The Federal Reserve Chairman unveils the central bank’s plans for introducing a CBDC in the United States: slow and thoughtful development.
On March 7th, during a Senate hearing, the President of the United States Federal Reserve, Jerome Powell, revealed some information about the progress of the digital dollar.
Powell stated that the United States is “very far” from launching a CBDC and that, if introduced, user privacy would not be violated in any way.
The risk of mass surveillance
During the hearing, Powell also addressed concerns regarding the potential introduction of a retail CBDC, discussing the potential risk associated with government surveillance of citizens’ transactions, citing the example of China’s digital currency. The Federal Reserve Chairman emphasized that such an approach is something that would not be tolerated, applied, or proposed in the United States.
According to Powell, the potential launch of a CBDC by the Fed would occur through the banking system:
“The last thing we would want — we, the Federal Reserve, would want — would be to have individual accounts for all Americans, or any Americans for that matter.”
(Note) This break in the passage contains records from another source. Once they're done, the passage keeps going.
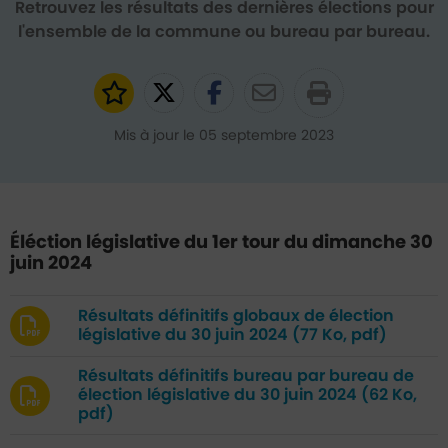
Retrouvez les résultats des dernières élections pour
l'ensemble de la commune ou bureau par bureau.
Ajouter aux favoris
Partager sur Twitter
Partager sur Faceb
Partager par e
Mis à jour le 05 septembre 2023
Éléction législative du 1er tour du dimanche 30
juin 2024
Résultats définitifs globaux de élection
législative du 30 juin 2024
(77 Ko, pdf)
Résultats définitifs bureau par bureau de
élection législative du 30 juin 2024
(62 Ko,
pdf)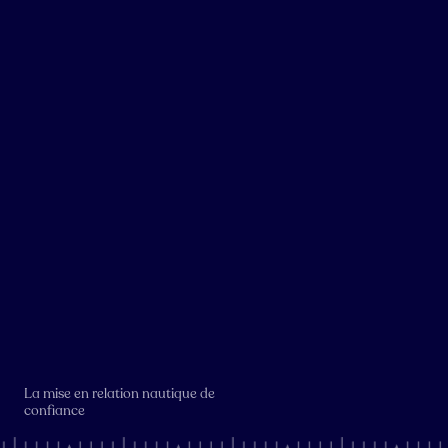
La mise en relation nautique de
confiance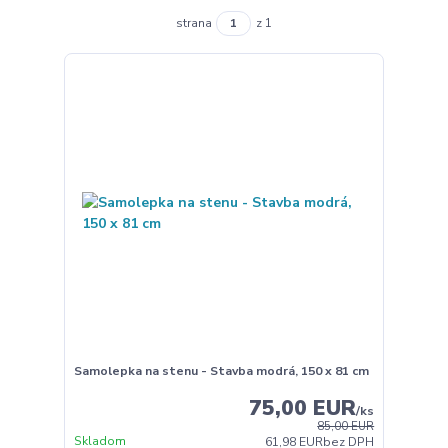
strana
z 1
Samolepka na stenu - Stavba modrá, 150 x 81 cm
75,00 EUR
/
ks
85,00 EUR
Skladom
61,98 EUR
bez DPH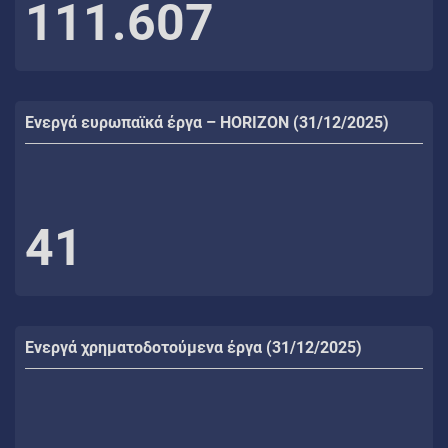
111.607
Ενεργά ευρωπαϊκά έργα – HORIZON (31/12/2025)
41
Ενεργά χρηματοδοτούμενα έργα (31/12/2025)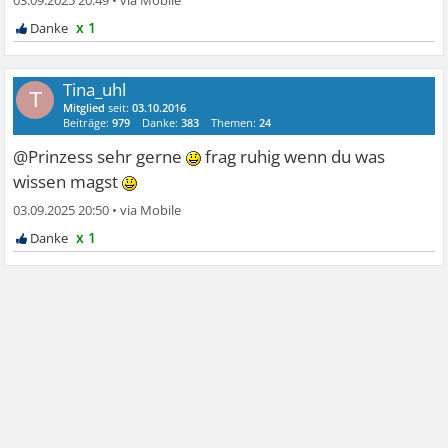
03.09.2025 20:49
•
x 1
Tina_uhl
T
Mitglied
seit:
03.10.2016
Beiträge:
979
Danke:
383
Themen:
24
@Prinzess sehr gerne
frag ruhig wenn du was
wissen magst
03.09.2025 20:50
•
x 1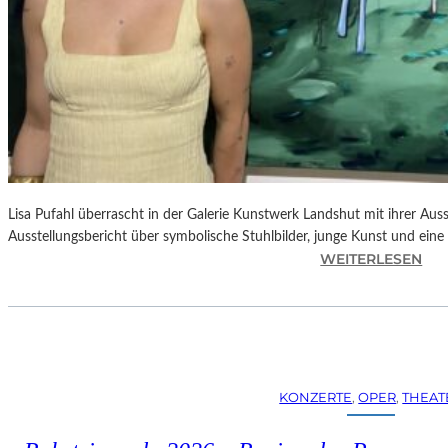
Lisa Pufahl überrascht in der Galerie Kunstwerk Landshut mit ihrer Auss
Ausstellungsbericht über symbolische Stuhlbilder, junge Kunst und eine 
:
WEITERLESEN
L
I
S
A
P
U
KONZERTE
, 
OPER
, 
THEAT
F
A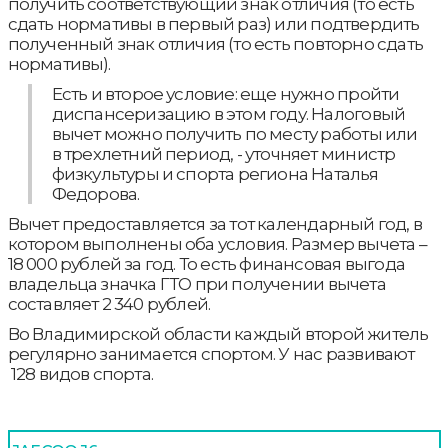
получить соответствующий знак отличия (то есть
сдать нормативы в первый раз) или подтвердить
полученный знак отличия (то есть повторно сдать
нормативы).
Есть и второе условие: еще нужно пройти
диспансеризацию в этом году. Налоговый
вычет можно получить по месту работы или
в трехлетний период, - уточняет министр
физкультуры и спорта региона Наталья
Федорова.
Вычет предоставляется за тот календарный год, в
котором выполнены оба условия. Размер вычета –
18 000 рублей за год. То есть финансовая выгода
владельца значка ГТО при получении вычета
составляет 2 340 рублей.
Во Владимирской области каждый второй житель
регулярно занимается спортом. У нас развивают
128 видов спорта.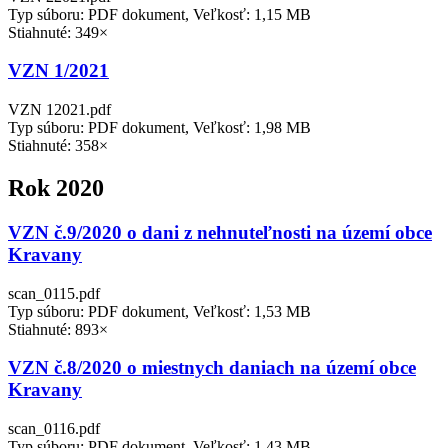
Typ súboru: PDF dokument, Veľkosť: 1,15 MB
Stiahnuté: 349×
VZN 1/2021
VZN 12021.pdf
Typ súboru: PDF dokument, Veľkosť: 1,98 MB
Stiahnuté: 358×
Rok 2020
VZN č.9/2020 o dani z nehnuteľnosti na území obce
Kravany
scan_0115.pdf
Typ súboru: PDF dokument, Veľkosť: 1,53 MB
Stiahnuté: 893×
VZN č.8/2020 o miestnych daniach na území obce
Kravany
scan_0116.pdf
Typ súboru: PDF dokument, Veľkosť: 1,43 MB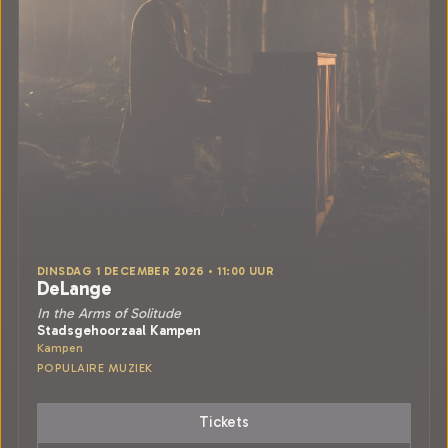
DINSDAG 1 DECEMBER 2026 • 11:00 UUR
DeLange
In the Arms of Solitude
Stadsgehoorzaal Kampen
Kampen
POPULAIRE MUZIEK
Tickets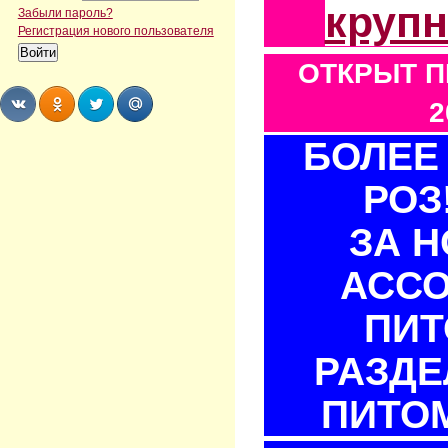
круп
Забыли пароль?
Регистрация нового пользователя
ОТКРЫТ П
2
БОЛЕЕ 
Share
Share
Share
Share
РОЗ
ЗА 
АСС
ПИТ
РАЗДЕ
ПИТОМ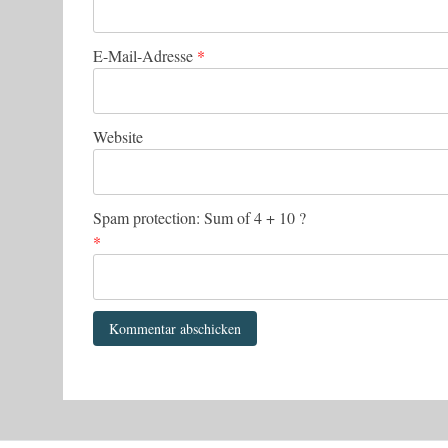
E-Mail-Adresse
*
Website
Spam protection: Sum of 4 + 10 ?
*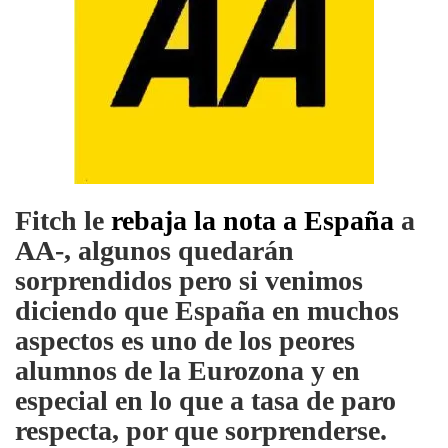
Fitch le
rebaja la nota a España
a
AA-, algunos quedarán
sorprendidos pero si venimos
diciendo que España en muchos
aspectos es uno de los peores
alumnos de la Eurozona y en
especial en lo que a tasa de paro
respecta, por que sorprenderse.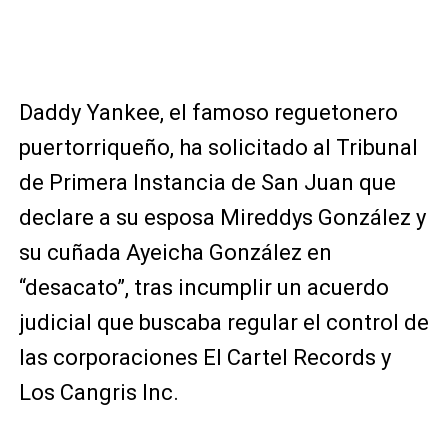
Daddy Yankee, el famoso reguetonero
puertorriqueño, ha solicitado al Tribunal
de Primera Instancia de San Juan que
declare a su esposa Mireddys González y
su cuñada Ayeicha González en
“desacato”, tras incumplir un acuerdo
judicial que buscaba regular el control de
las corporaciones El Cartel Records y
Los Cangris Inc.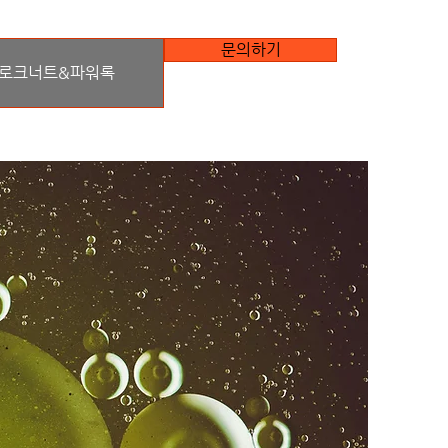
문의하기
로크너트&파워록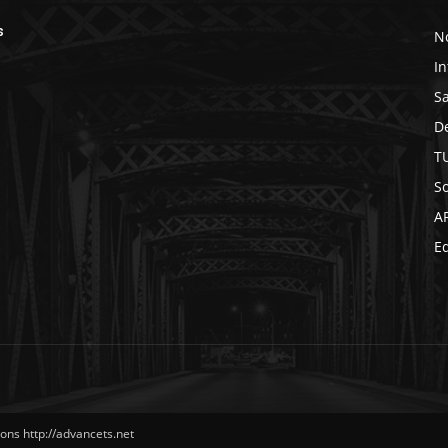
s
No
In
S
D
T
So
A
Ed
ns http://advancets.net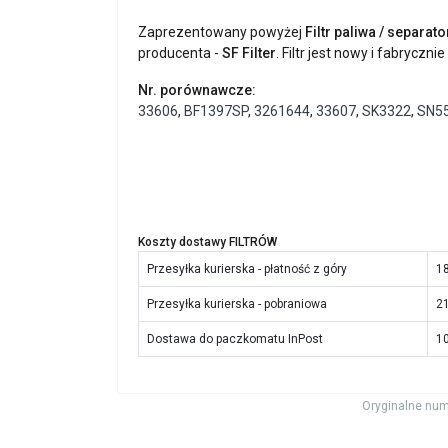
Zaprezentowany powyżej
Filtr paliwa / separat
producenta -
SF Filter
. Filtr jest nowy i fabryczn
Nr. porównawcze:
33606
,
BF1397SP
,
3261644
,
33607
,
SK3322
,
SN5
Koszty dostawy FILTRÓW
Przesyłka kurierska - płatność z góry
18
Przesyłka kurierska - pobraniowa
21
Dostawa do paczkomatu InPost
10
Oryginalne num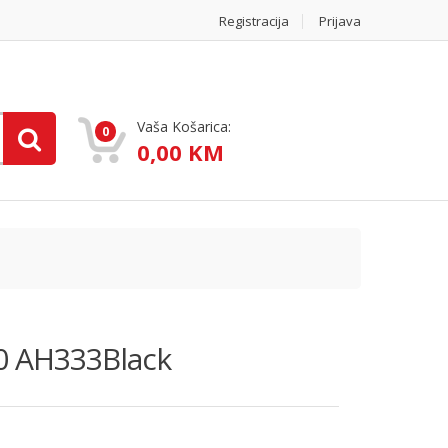
Registracija
Prijava
Vaša Košarica:
0
0,00 KM
0 AH333Black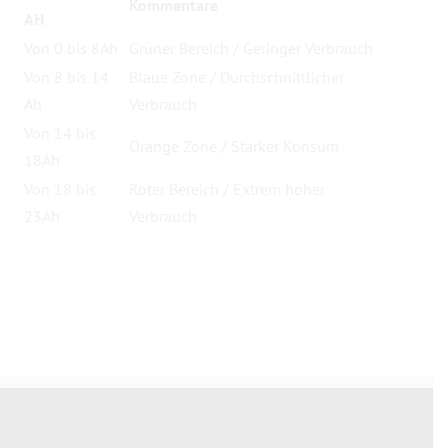
Kommentare
AH
Von 0 bis 8Ah
Grüner Bereich / Geringer Verbrauch
Von 8 bis 14
Blaue Zone / Durchschnittlicher
Ah
Verbrauch
Von 14 bis
Orange Zone / Starker Konsum
18Ah
Von 18 bis
Roter Bereich / Extrem hoher
23Ah
Verbrauch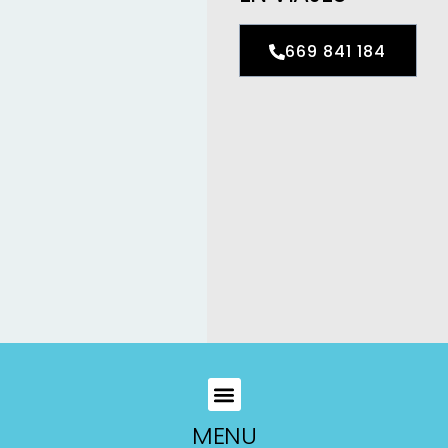
669 841 184
MENU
He also reiterated that it is the responsibility of Congress to give the green light to the Fed for the creation of a retail CBDC.
Developments in other countries
Powell’s statements come on the same day when the central bank of Hong Kong announced the start of a new phase for the creation of a wholesale CBDC, which is a currency reserved for commercial banks and financial institutions.
Just a few days ago, the BRICS geopolitical bloc reportedly began working on a blockchain-based payment system.
On March 6th, an official from the central bank of the Philippines stated that the development of a wholesale CBDC would be completed by the end of the year.